Where am I going with this? If your models are correct and your causal assumptions are met, then your Monte-Carlo integration procedure has ostensibly succeeded in approximating the joint distribution of (X, Y^a), and thus, the marginal distribution of Y^a. So even though it may have been hard (or impossible in the world of observational-data-based causal inference) to sample from the marginal distribution of Y^a directly, this procedure gives you a way to analytically do so.

Therefore, even though we motivated the need for Monte-Carlo integration by asking the statistical deities for a path towards a marginal mean that was analytically intractable, why not keep in mind when defining future research objectives and identifying target parameters that this procedure gives us an approximation to the entire marginal distribution of Y^a, and in turn, basically anything–within reason–we could want to know about it?
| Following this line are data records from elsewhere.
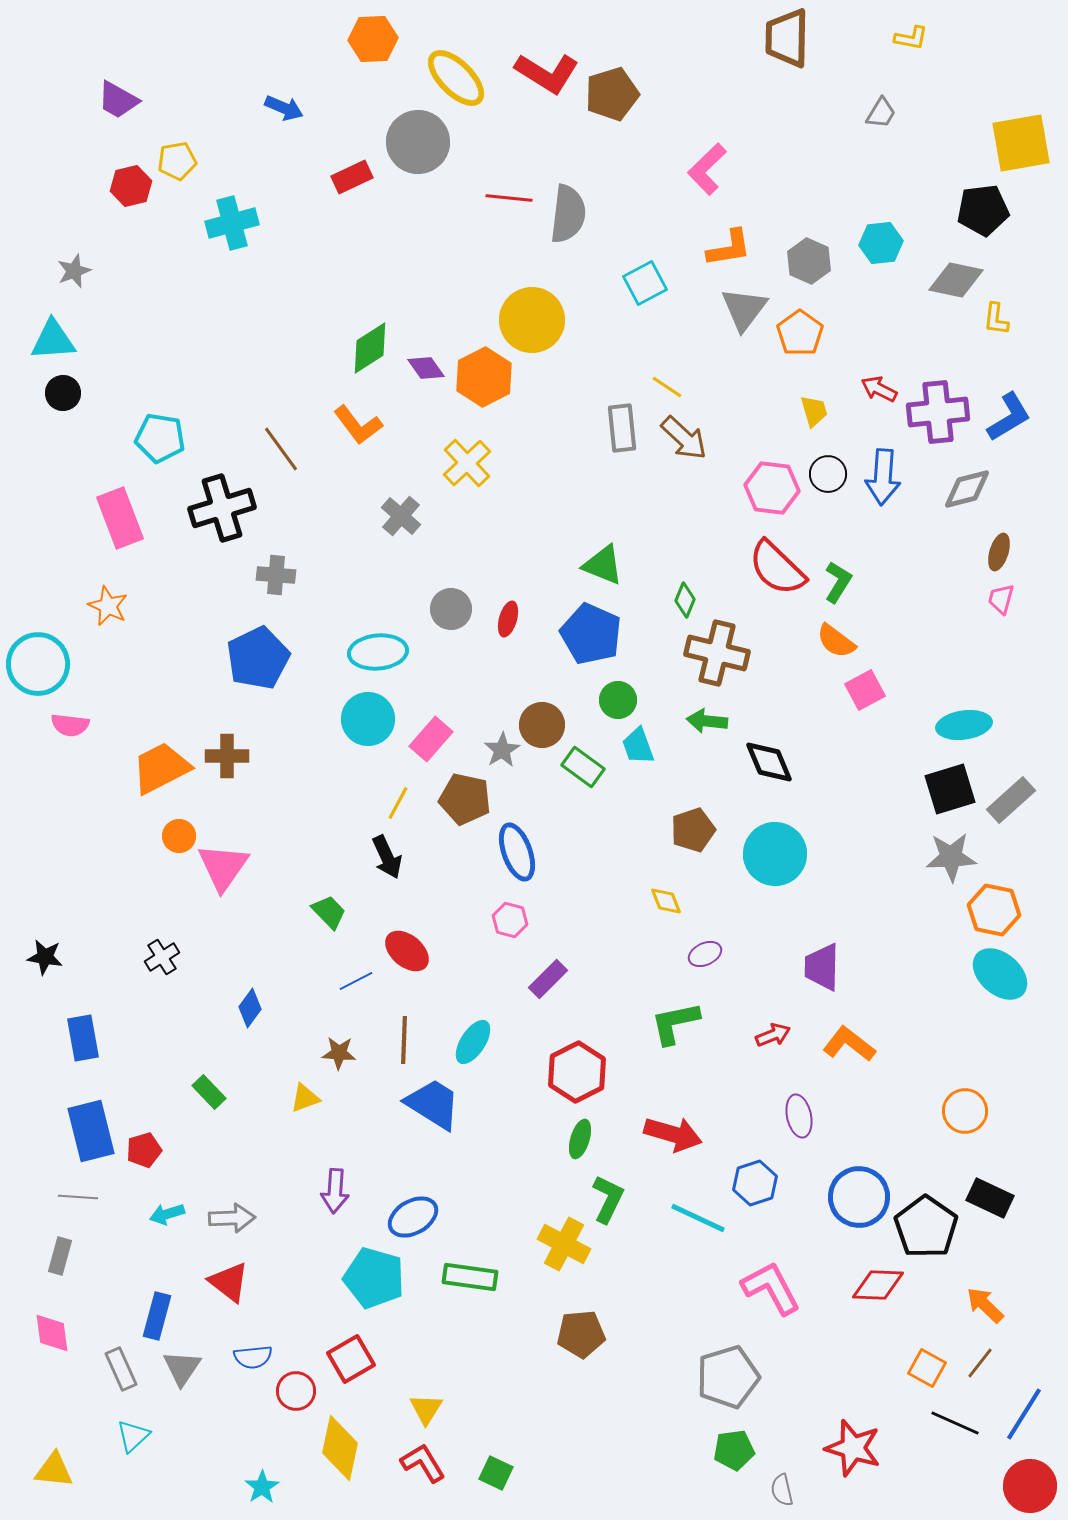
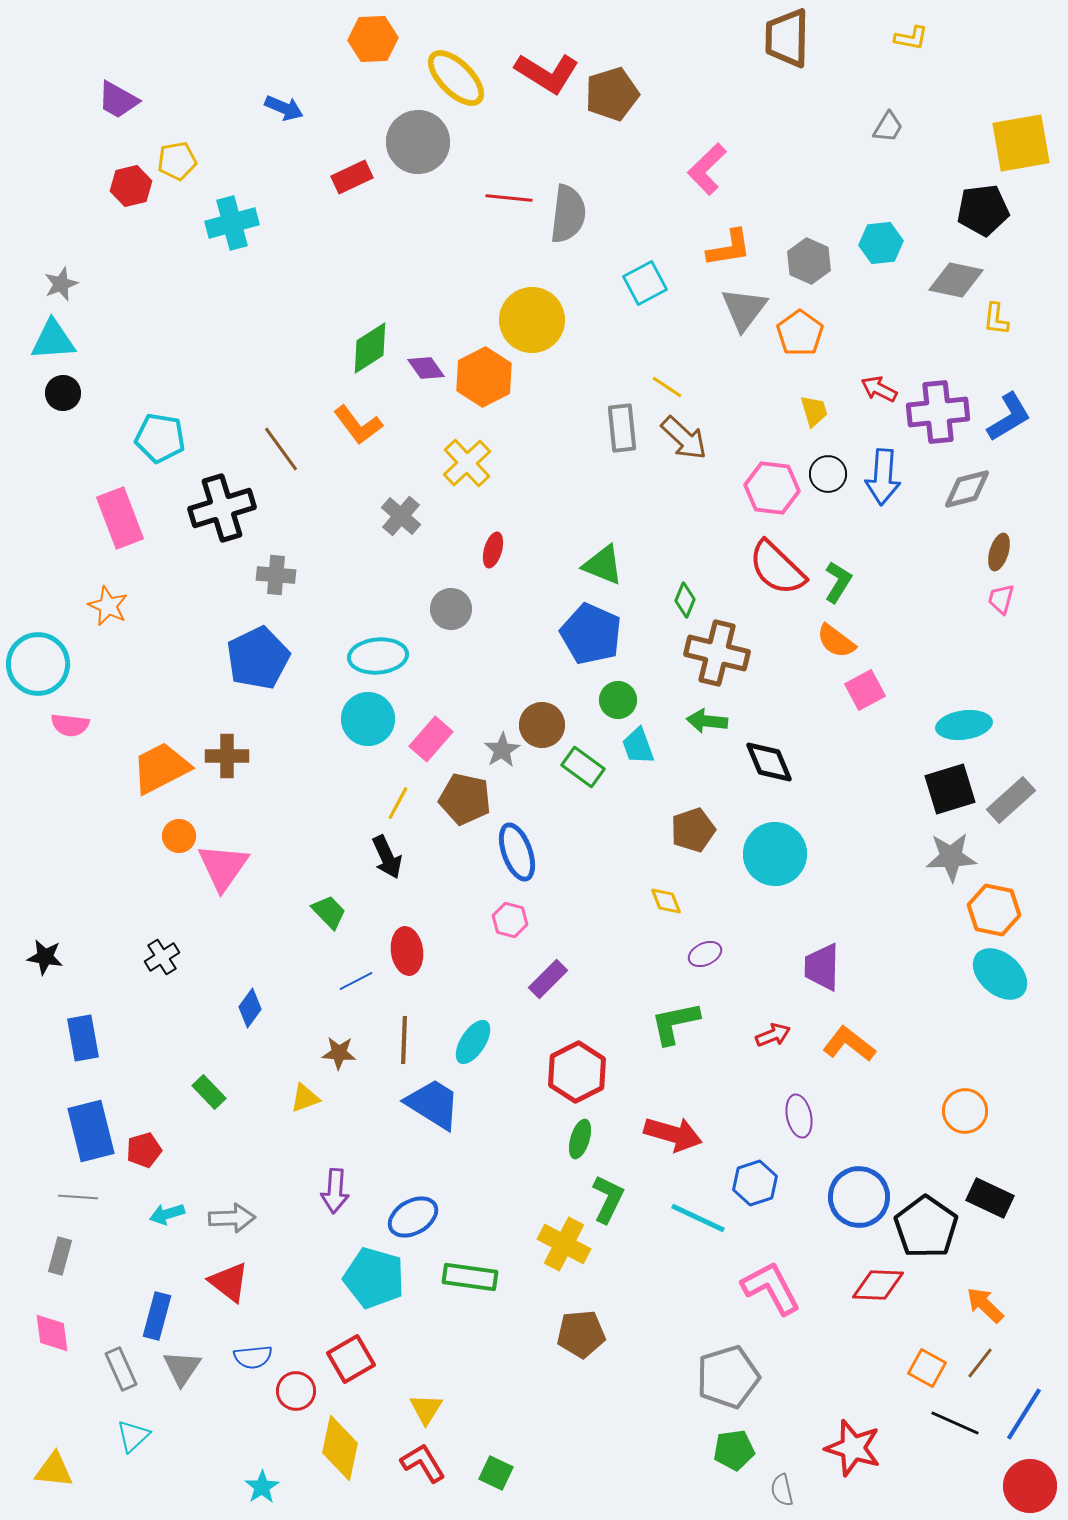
gray trapezoid at (881, 113): moved 7 px right, 14 px down
gray star at (74, 271): moved 13 px left, 13 px down
red ellipse at (508, 619): moved 15 px left, 69 px up
cyan ellipse at (378, 652): moved 4 px down
red ellipse at (407, 951): rotated 42 degrees clockwise
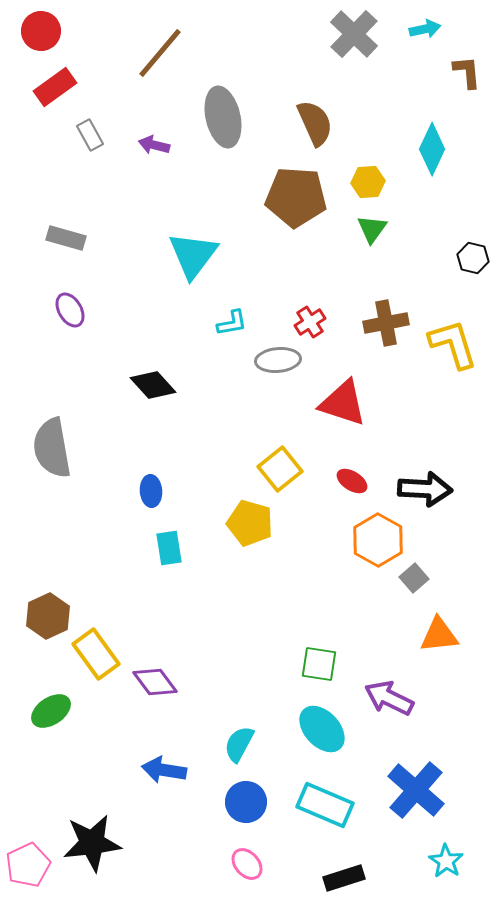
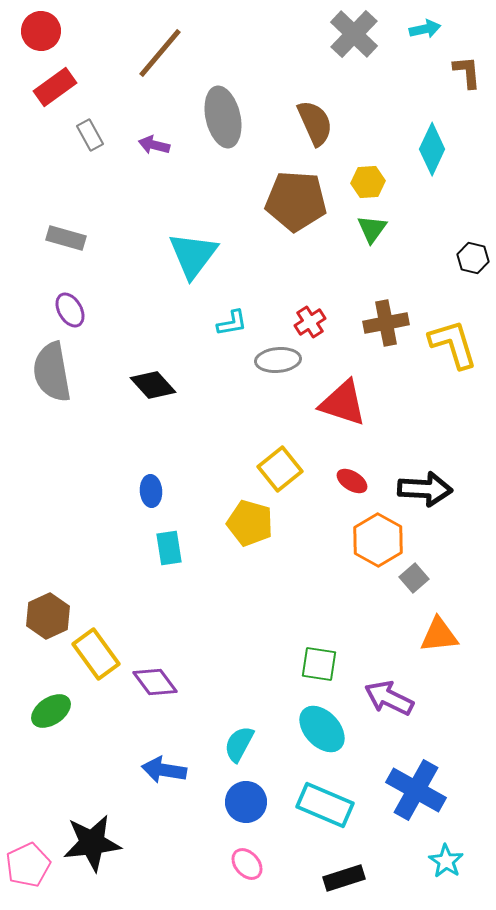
brown pentagon at (296, 197): moved 4 px down
gray semicircle at (52, 448): moved 76 px up
blue cross at (416, 790): rotated 12 degrees counterclockwise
Why not target other characteristics, such as:

  • Its median?
  • Its 97.5th percentile?
  • The proportion above some relevant threshold, c?
  • P(Y^a > Y_0), where Y_0 is some reference distribution?
  • The mean-to-median ratio of the hyperbolic cosine of Y^a?

Okay, I got slightly carried away there, as one does from time to time. And of course, the choice of a mean is often well-motivated, so whether you’re interested in targeting a mean or some other parameter will depend upon the nature of what you’re doing…don’t forget to be smart about that! But I hope my point is clear: Though we often use standardization–and its longitudinal cousin, g-computation–to target means, the way we go about crafting a solution to the (sometimes) multi-dimensional and (almost assuredly) nausea-inducing integral opens up the door to much more than means. So if you want some parameter from a marginal distribution that is hard to sample from–whether for reasons related to causal inference or otherwise–keep Monte-Carlo integration somewhere in your toolbox.

To boot(strap), had you actually pulled out your calculus textbook and identified the correct permutation of integration techniques that would serve as the proverbial key to unlock the analytic solution to that integral you wanted, you’d have gotten your marginal mean and called it a day–namely, you’d never have taken that intermediate step of approximating an entire marginal distribution and you would have lost your shot at getting all those other things you may have wanted to know about Y^a. How exciting! So in short, Monte-Carlo means more! (That’s a pun).